Like sihlouettes
by jennygiraffadil
Summary: It's not that Remus can't get over him. It's that he doesn't want to. Tonks thinks that one night will get it out of his system. But that's before she realises what it's really about.


**Like sihlouettes  
**_+ hands open and my eyes open, I just keep hoping._

_by littlelesslostboys._

**DISCLAIMER: I wish.  
**_Remus Lupin/Sirius Black.  
_-------------------------------

Remus never thought much about love, or if he did it was only folded between the instances where he slipped. He didn't like to think about love, because he didn't like to think about the impossible. Peace, was another thing, as was the final defeat of Voldemort - but he never spoke of them either incase his rotten luck rubbed off and he doomed mankind. He was a practiced cynic, as Sirius like to say, but after years trapped in fur and flesh, he couldn't help but be a little unbalanced. Faith was rocky with Remus. And belief was even worse. Sirius almost tricked him into both once, but that had been a moot point since his death. On the nights that hurt the most, the ones before the full moon when everything was still and his heart pounded at every soft footstep ("Padfoot?" he would whisper in his head and his pulse would race, deflating with a gasp of the wind as he tightened the barethread blankets around him more, and sighed) he could remember it the clearest. He liked to sit in front of the fire (still half-watching for that familiar messy hair to appear in the coals) and think about him. Habit. It was all habit. That's what Tonks had said. What they'd all said. Apart from Harry, who simply twisted his face and bit his lip. Ron too, who, Remus had noticed, stood just a little too close during those moments.

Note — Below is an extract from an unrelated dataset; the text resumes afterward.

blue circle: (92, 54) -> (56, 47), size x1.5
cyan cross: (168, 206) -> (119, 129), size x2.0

Sirius would laugh at him, he was sure, and his old nostalgia that he was still too young for. Sirius would also laugh at how after all the run ins with Snape and his mother, facing dark wizards, being trapped in Azkaban and fighting Voldemort, it had been a piece of material his mother would love, that had ultimately killed him. "One curtain," he'd say in Remus's mind, looking as flustered and energetic as ever, "Not even a pair, not mismatched, just one. Nothing to argue over either." And remus, too, would laugh along, whilst not letting go. Now he didn't really have a choice. 

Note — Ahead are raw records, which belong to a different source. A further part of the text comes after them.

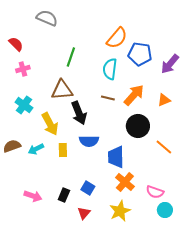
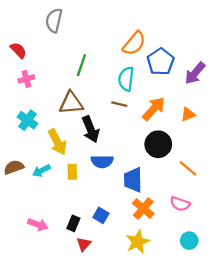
gray semicircle: (47, 18) -> (54, 20), turned -100
blue pentagon: (140, 54) -> (161, 62), turned 30
brown line: (108, 98) -> (119, 104), moved
pink semicircle: (155, 192) -> (180, 204), moved
red triangle: (84, 213) -> (84, 244), moved

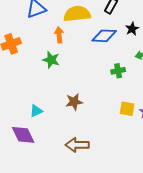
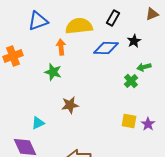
green cross: (118, 71) -> (131, 81), moved, turned -32
brown star: (74, 102) -> (70, 105), moved

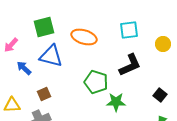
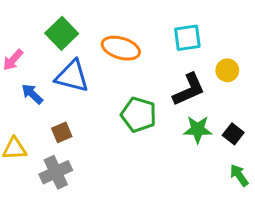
green square: (44, 27) -> (62, 33), turned -30
yellow circle: (163, 44) -> (227, 70), moved
green star: (116, 102) -> (198, 129), moved

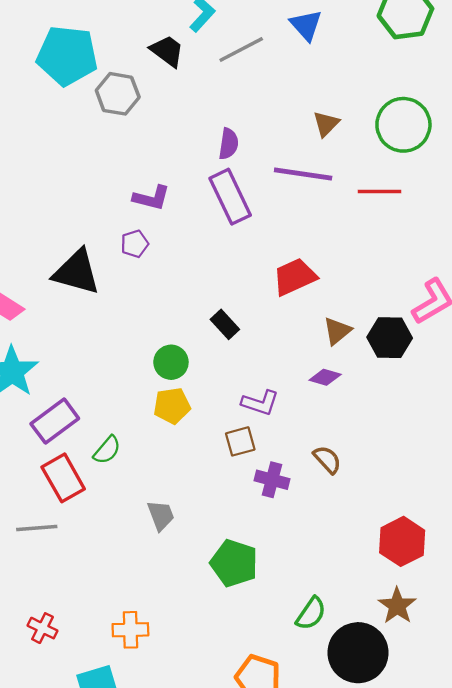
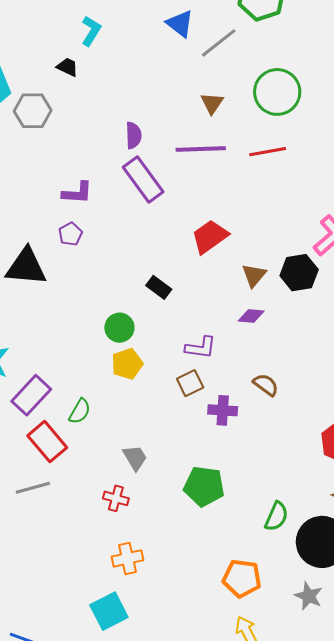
gray line: (241, 49) -> (219, 43), moved
black trapezoid: (167, 51) -> (67, 67), size x0.7
red cross: (43, 628) -> (116, 498), moved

That's why his breath didn't even catch in his throat, and his head didn't spin, and his legs didn't even shake when he got home to find Sirius Black lounging across his sofa. He simply went about his usual activities - shredding his jacket from his shoulders and folding it neatly across the back of the large, tattered armchair. Toeing off his shoes and lining them against the wall (double checking they were at a perfect ninety degree angle with the edge of the shabby coffee table). Pouring himself a drink, loosening his tie, and sitting down on the edge of the sofa. He didn't so much as spare a glance anywhere else as he spoke.

"I know it's you, Tonks," he said wearily, with a sigh, "You don't have to do this every night, you know. I told you, I'm fine."

The long, dark hair shot up into sharp pink spikes as the war-worn face contorted back into plump lips and wide eyes.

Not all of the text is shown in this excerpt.